語呂合わせ 2



語呂合わせは記憶に残りやすいので、政治的なプロパガンダにも多用されます。時にはそれが行き過ぎて誤用になることもあります。

たとえば、最近、ダイバーシティという用語が頻繁に出てきます。これはdiversity(多様性)に都市cityを混ぜ合わせて、英語ならdiver-cityとなるので、誤用のリスクはありませんが、日本語では混乱が起きます。日本語でダイバーといえば、潜水士ですから、ダイバー・シティとすれば「潜水士市」ということになります。もじっても「潜水市」でしょう。しかし日本人はそういう感覚がないので、スマートシティsmart cityのような都市構想と一緒にされると、混乱が起きます。こうした危険は英語の他のシティで終わる語、たとえばパブリシティpublicityやデンシティdensityでも起こります。中途半端な英語の知識を濫用するとそうなりがちです。語感として調子がよいように見えて、居心地の悪い違和感を持つ人もでてきます。これはオヤジギャグと似たような現象で、言った側はおもしろいつもりでも、聞いた側は「サムー」という状態になるのと同じことです。
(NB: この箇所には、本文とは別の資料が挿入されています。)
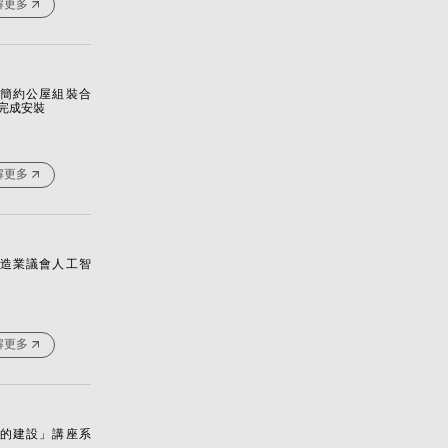
解更多
簡約公屋組裝合
完成安裝
解更多
6建造業議會人工智
解更多
的建設」講座系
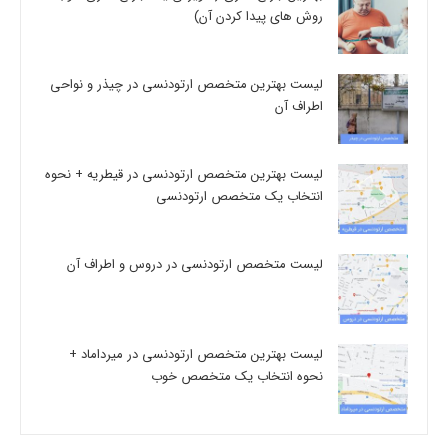
روش های پیدا کردن آن)
لیست بهترین متخصص ارتودنسی در چیذر و نواحی
اطراف آن
لیست بهترین متخصص ارتودنسی در قیطریه + نحوه
انتخاب یک متخصص ارتودنسی
لیست متخصص ارتودنسی در دروس و اطراف آن
لیست بهترین متخصص ارتودنسی در میرداماد +
نحوه انتخاب یک متخصص خوب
簡単に言えば独善的、独りよがり、ということです。

漫才や落語のような芸の世界でも、語呂合わせが頻繁に用いられます。漫才のような新作の場合は、その語呂がウケル場合もありウケない場合もあるのですが、落語の語呂は地口と呼ばれオチにも使われ肯定的に受け止められています。この差は観客側の納得度、感触の差です。つまり、おもしろさ、というのは普遍的であることは少なく、人によって受け止め方、感じ方が違うわけです。それが多様性、つまりダイバーシティです。普遍性と多様性は対立的概念で、相互に排他的、つまり正反対の概念であり、混じりようがありません。この違いを認識しておかないと誤用になりかねないのですが、近年は多様性を強調するあまり、誤解と誤用が広がっています。

多様的という形容詞はdiverseでディバース、ダイバースどちらの読みもあるのですが、いつからか名詞形のdiversityはダイバーシティとして定着しているのはアメリカ英語の影響かもしれません。対語はuniverseですがuniversityは大学として定着しているので、日本式カタカナ英語だと混乱が起きます。ユニバースは宇宙と訳されるのが普通です。大阪の遊園地ユニバーサル・スタジオは映画会社の社名がユニバーサルつまり宇宙的というネーミングの会社の映画スタジオが遊園地化したものが日本に輸入されたものです。しかし現代の日本で大阪のユニバーサルが宇宙だと連想する人はいないと思いますし、まして大学との関連は連想しないと思います。Universalの名詞形としてuniversityが先に大学になってしまったので、universalの普遍的という意味の名詞形はuniversalityという派生形になっています。日本語では普遍性と訳しています。日本語の方は普遍的、普遍性という派生をしているので、その原理からすればuniverseは普遍となるはずですが、現実には変則的で、universeを普遍と訳すことは稀有で、宇宙の方が広がっています。何が言いたいかというと、語の派生や広がりは言語によって違い借用語は要注意と言う例です。